Eine aktuelle Auswertung von Digitec-Galaxus zeigt: Ihre Kunden bezahlten die letzten zwölf Monate 1.3 Millionen Franken in Form einer CO2-Kompensation. Das entspricht rund zehn Prozent aller Bestellungen. Was sagt diese Zahl aus? Und wie sieht die Zukunft der Klimakompensation aus? «Espresso» sprach darüber mit SRF-Wirtschaftsredaktor Klaus Ammann.
Klaus Ammann, zehn Prozent aller Bestellungen... Ist das viel?
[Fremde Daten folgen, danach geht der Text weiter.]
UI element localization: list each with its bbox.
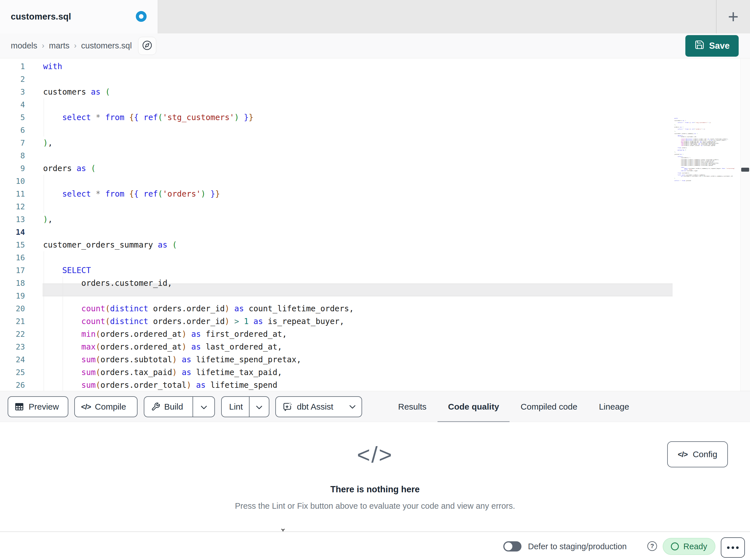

Kommt auf den Vergleich an. Bei den Schweizer Jugendherbergen beispielsweise kompensierte über die Hälfte der Kunden. Bei der Fluggesellschaft Swiss gerade einmal ein Prozent.
Wäre mehr möglich?
Natürlich. Bis jetzt ist die CO2-Kompensation meist freiwillig, man muss sie aktiv wählen. Müsste man aktiv werden, wenn man nicht kompensieren will, würden deutlich mehr Konsumentinnen eine Kompensation bezahlen. Das zeigt das Beispiel Strom: Gewisse Städte liefern standardmässig Ökostrom, wer Graustrom will, muss sich explizit dafür entscheiden. Offenbar machen das die wenigsten.
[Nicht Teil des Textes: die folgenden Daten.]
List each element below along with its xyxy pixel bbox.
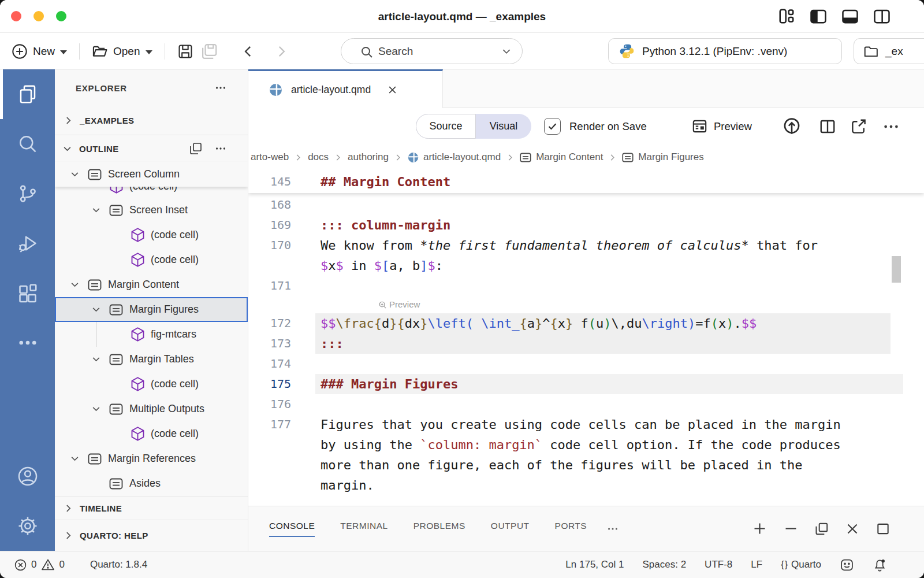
panel-tab-output[interactable]: OUTPUT [491, 521, 530, 537]
outline-item-code-cell[interactable]: (code cell) [55, 223, 248, 247]
panel-tab-terminal[interactable]: TERMINAL [340, 521, 388, 537]
search-input[interactable]: Search [341, 38, 523, 64]
outline-more-actions-icon[interactable] [214, 142, 227, 155]
activity-explorer-button[interactable] [0, 69, 55, 119]
outline-item-code-cell[interactable]: (code cell) [55, 247, 248, 272]
code-line[interactable]: 169::: column-margin [248, 215, 924, 235]
sidebar-section-examples[interactable]: _EXAMPLES [55, 106, 248, 135]
breadcrumb-item[interactable]: authoring [348, 151, 389, 163]
breadcrumb-item[interactable]: Margin Figures [622, 151, 703, 163]
activity-account-button[interactable] [0, 451, 55, 501]
code-line[interactable]: margin. [248, 475, 924, 495]
cursor-position-status[interactable]: Ln 175, Col 1 [565, 559, 624, 570]
restore-panel-icon[interactable] [814, 521, 829, 536]
editor-scrollbar-thumb[interactable] [892, 256, 901, 283]
close-tab-icon[interactable] [388, 85, 397, 95]
outline-item-code-cell[interactable]: (code cell) [55, 372, 248, 397]
editor-more-actions-button[interactable] [882, 108, 900, 144]
sidebar-section-quarto-help[interactable]: QUARTO: HELP [55, 520, 248, 551]
section-icon [109, 403, 123, 415]
code-line[interactable]: $x$ in $[a, b]$: [248, 255, 924, 276]
collapse-all-icon[interactable] [189, 142, 203, 155]
preview-button[interactable]: Preview [692, 108, 752, 144]
outline-item-fig-mtcars[interactable]: fig-mtcars [55, 322, 248, 347]
outline-item-margin-references[interactable]: Margin References [55, 446, 248, 471]
maximize-panel-icon[interactable] [875, 521, 891, 536]
code-line[interactable]: 170We know from *the first fundamental t… [248, 235, 924, 255]
activity-search-button[interactable] [0, 119, 55, 169]
split-editor-button[interactable] [819, 108, 836, 144]
code-line[interactable]: Preview [248, 296, 924, 313]
render-document-button[interactable] [782, 108, 802, 144]
source-visual-toggle[interactable]: Source Visual [416, 114, 531, 139]
close-panel-icon[interactable] [845, 521, 860, 536]
breadcrumb-item[interactable]: article-layout.qmd [408, 151, 501, 163]
interpreter-selector[interactable]: Python 3.12.1 (PipEnv: .venv) [608, 38, 842, 64]
code-line[interactable]: 171 [248, 276, 924, 296]
render-on-save-checkbox[interactable] [544, 118, 561, 135]
mode-source-button[interactable]: Source [416, 114, 476, 139]
outline-item-screen-column[interactable]: Screen Column [55, 162, 248, 187]
navigate-forward-button[interactable] [274, 44, 289, 59]
toggle-panel-icon[interactable] [840, 6, 860, 26]
encoding-status[interactable]: UTF-8 [705, 559, 732, 570]
sticky-scroll-line[interactable]: 145## Margin Content [248, 170, 924, 193]
outline-item-code-cell[interactable]: (code cell) [55, 421, 248, 446]
panel-tab-problems[interactable]: PROBLEMS [413, 521, 465, 537]
quarto-version-status[interactable]: Quarto: 1.8.4 [90, 559, 147, 570]
notifications-button[interactable] [873, 558, 887, 572]
code-line[interactable]: 176 [248, 394, 924, 414]
activity-extensions-button[interactable] [0, 268, 55, 318]
outline-item-multiple-outputs[interactable]: Multiple Outputs [55, 397, 248, 421]
activity-more-button[interactable] [0, 318, 55, 368]
code-line[interactable]: more than one figure, each of the figure… [248, 455, 924, 475]
panel-tab-ports[interactable]: PORTS [555, 521, 587, 537]
code-line[interactable]: 177Figures that you create using code ce… [248, 414, 924, 435]
code-line[interactable]: by using the `column: margin` code cell … [248, 435, 924, 455]
eol-status[interactable]: LF [751, 559, 762, 570]
code-line[interactable]: 174 [248, 354, 924, 374]
indentation-status[interactable]: Spaces: 2 [643, 559, 687, 570]
customize-layout-icon[interactable] [777, 6, 796, 26]
code-editor[interactable]: 145## Margin Content 168169::: column-ma… [248, 170, 924, 506]
language-mode-status[interactable]: { } Quarto [781, 559, 821, 570]
outline-item-margin-tables[interactable]: Margin Tables [55, 347, 248, 372]
save-all-button[interactable] [201, 43, 218, 60]
code-line[interactable]: 168 [248, 195, 924, 215]
workspace-button[interactable]: _ex [854, 38, 924, 64]
activity-run-debug-button[interactable] [0, 218, 55, 268]
code-line[interactable]: 175### Margin Figures [248, 374, 924, 394]
panel-tab-console[interactable]: CONSOLE [269, 521, 315, 537]
warnings-status[interactable]: 0 [41, 558, 64, 572]
math-preview-codelens[interactable]: Preview [378, 296, 420, 313]
navigate-back-button[interactable] [241, 44, 256, 59]
sidebar-section-timeline[interactable]: TIMELINE [55, 496, 248, 520]
sidebar-section-outline[interactable]: OUTLINE [55, 135, 248, 162]
outline-item-margin-figures[interactable]: Margin Figures [55, 297, 248, 322]
errors-status[interactable]: 0 [14, 558, 36, 572]
open-button[interactable]: Open [92, 43, 152, 60]
tab-article-layout[interactable]: article-layout.qmd [248, 69, 443, 108]
new-console-icon[interactable] [752, 521, 767, 536]
breadcrumb-item[interactable]: Margin Content [520, 151, 603, 163]
outline-item-asides[interactable]: Asides [55, 471, 248, 496]
new-button[interactable]: New [12, 43, 67, 60]
code-line[interactable]: 173::: [248, 334, 924, 354]
breadcrumb-item[interactable]: arto-web [251, 151, 289, 163]
toggle-primary-sidebar-icon[interactable] [808, 6, 828, 26]
activity-settings-button[interactable] [0, 501, 55, 551]
panel-more-tabs-icon[interactable] [606, 523, 619, 535]
chevron-left-icon [241, 44, 256, 59]
toggle-secondary-sidebar-icon[interactable] [872, 6, 892, 26]
minimize-panel-icon[interactable] [783, 521, 799, 536]
open-external-button[interactable] [850, 108, 867, 144]
code-line[interactable]: 172$$\frac{d}{dx}\left( \int_{a}^{x} f(u… [248, 313, 924, 334]
outline-item-margin-content[interactable]: Margin Content [55, 272, 248, 297]
explorer-more-actions-icon[interactable] [214, 81, 227, 94]
save-button[interactable] [177, 43, 193, 60]
activity-source-control-button[interactable] [0, 169, 55, 218]
breadcrumb-item[interactable]: docs [308, 151, 329, 163]
mode-visual-button[interactable]: Visual [476, 120, 531, 132]
feedback-button[interactable] [840, 558, 854, 572]
outline-item-screen-inset[interactable]: Screen Inset [55, 198, 248, 223]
Vermutlich kompensiert man auch eher bei kleineren Beträgen?
Das ist so. Bestelle ich bei Digitec-Galaxus ein Mikrofon für 250 Franken, kostet die Klimakompensation rund 4 Franken. Buche ich einen Flug nach Kolumbien für 460 Franken, kostet die Klimaabgabe praktisch nochmals so viel. Weil der Flug viel klimaschädlicher ist.
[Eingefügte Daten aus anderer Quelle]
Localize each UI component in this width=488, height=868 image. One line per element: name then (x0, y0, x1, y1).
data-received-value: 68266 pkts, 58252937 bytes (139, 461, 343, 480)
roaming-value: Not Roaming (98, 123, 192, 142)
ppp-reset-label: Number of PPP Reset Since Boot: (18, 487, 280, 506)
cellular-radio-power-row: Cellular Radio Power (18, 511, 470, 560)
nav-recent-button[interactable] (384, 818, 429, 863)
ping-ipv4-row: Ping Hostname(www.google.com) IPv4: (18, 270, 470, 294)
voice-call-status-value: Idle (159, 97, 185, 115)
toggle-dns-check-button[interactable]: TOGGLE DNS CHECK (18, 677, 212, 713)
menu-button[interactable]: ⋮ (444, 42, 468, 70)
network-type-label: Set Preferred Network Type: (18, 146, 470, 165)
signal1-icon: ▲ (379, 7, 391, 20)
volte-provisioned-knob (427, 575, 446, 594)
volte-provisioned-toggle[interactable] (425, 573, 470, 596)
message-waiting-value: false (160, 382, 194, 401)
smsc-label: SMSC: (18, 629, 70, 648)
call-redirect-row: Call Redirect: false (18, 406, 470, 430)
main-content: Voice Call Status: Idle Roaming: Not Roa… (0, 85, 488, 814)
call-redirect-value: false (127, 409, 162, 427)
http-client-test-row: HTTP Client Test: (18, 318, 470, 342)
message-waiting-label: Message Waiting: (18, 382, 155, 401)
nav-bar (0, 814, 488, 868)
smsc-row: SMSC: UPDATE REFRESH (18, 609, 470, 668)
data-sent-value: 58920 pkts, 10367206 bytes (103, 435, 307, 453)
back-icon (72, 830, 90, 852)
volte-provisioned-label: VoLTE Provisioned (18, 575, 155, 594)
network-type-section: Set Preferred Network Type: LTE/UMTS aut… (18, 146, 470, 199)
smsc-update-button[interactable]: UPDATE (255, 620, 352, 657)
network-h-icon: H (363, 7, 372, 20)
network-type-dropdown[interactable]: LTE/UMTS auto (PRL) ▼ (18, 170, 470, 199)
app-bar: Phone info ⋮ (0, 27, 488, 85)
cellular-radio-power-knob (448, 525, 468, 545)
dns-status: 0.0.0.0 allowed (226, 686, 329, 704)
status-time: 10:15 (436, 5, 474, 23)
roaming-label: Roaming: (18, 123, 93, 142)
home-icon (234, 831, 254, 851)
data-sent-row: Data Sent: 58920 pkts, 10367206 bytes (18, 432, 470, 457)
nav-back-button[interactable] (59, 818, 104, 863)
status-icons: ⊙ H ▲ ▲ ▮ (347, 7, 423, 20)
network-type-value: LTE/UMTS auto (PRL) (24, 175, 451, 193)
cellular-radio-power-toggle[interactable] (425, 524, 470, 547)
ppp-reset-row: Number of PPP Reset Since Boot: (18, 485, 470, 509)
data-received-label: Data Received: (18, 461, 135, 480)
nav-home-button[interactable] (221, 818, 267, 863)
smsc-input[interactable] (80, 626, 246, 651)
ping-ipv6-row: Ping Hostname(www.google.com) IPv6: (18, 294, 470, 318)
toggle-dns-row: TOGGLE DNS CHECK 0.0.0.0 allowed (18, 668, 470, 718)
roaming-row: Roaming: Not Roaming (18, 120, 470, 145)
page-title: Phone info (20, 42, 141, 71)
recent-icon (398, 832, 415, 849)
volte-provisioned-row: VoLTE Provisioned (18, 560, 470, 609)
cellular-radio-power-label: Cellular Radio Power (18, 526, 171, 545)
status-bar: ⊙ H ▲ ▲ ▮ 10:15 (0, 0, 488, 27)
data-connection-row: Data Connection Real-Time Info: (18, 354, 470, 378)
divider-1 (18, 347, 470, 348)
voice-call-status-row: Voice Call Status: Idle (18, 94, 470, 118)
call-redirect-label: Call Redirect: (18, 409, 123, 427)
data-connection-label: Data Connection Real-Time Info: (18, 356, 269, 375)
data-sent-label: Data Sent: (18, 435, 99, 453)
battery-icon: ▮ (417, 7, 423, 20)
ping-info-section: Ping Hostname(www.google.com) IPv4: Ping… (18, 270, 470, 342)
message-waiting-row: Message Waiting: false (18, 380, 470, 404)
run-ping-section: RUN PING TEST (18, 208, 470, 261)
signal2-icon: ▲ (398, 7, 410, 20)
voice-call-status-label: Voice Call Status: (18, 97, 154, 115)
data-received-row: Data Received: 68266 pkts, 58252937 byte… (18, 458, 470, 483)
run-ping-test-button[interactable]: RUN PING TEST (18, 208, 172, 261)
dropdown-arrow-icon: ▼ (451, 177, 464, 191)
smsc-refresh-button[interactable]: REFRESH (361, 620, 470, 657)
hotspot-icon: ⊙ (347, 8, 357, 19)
Wie wird eine Klimaabgabe berechnet?
Gemessen wird der Fussabdruck eines Produkts. Dazu gehören die Treibhausgase aufgrund der Produktion, der Transport bis zu mir nach Hause und ein Retourenfaktor, weil einige Produkte zurückgeschickt werden. Diese Summe in Tonnen wird mit einem CO2-Preis multipliziert.
In Städten und reicheren Regionen wird viel häufiger kompensiert.
Weiss man, welche Leute kompensieren, freiwillig mehr bezahlen?
Die Digitec-Galaxus-Auswertung ist eher eine Spielerei, trotzdem lassen sich interessante Schlüsse daraus ziehen: In Städten und reicheren Regionen wird viel häufiger kompensiert. In Zürich-Wipkingen oder in der wohlhabenden Thurgauer Gemeinde Berlingen ist es fast jeder Fünfte. Im ländlichen Leibstadt hingegen kompensieren nur zwei Prozent, in Kloten nur ein Prozent. Und: Junge Menschen kompensieren CO2 deutlich häufiger als ältere.
Was passiert mit dem Geld aus der CO2-Kompensation?
Es fliesst in Klimaschutzprojekte. Damit werden Bäume gepflanzt oder vor der Abholzung gerettet, Initiativen zur Förderung des Klima-Bewusstseins lanciert oder erneuerbare Energien gefördert.
Die steigenden Online-Einkäufe sind eine Chance für Klimaschutz-Programme.
Schlussendlich wäre es für unser Klima aber besser, nichts zu kaufen statt zu kompensieren…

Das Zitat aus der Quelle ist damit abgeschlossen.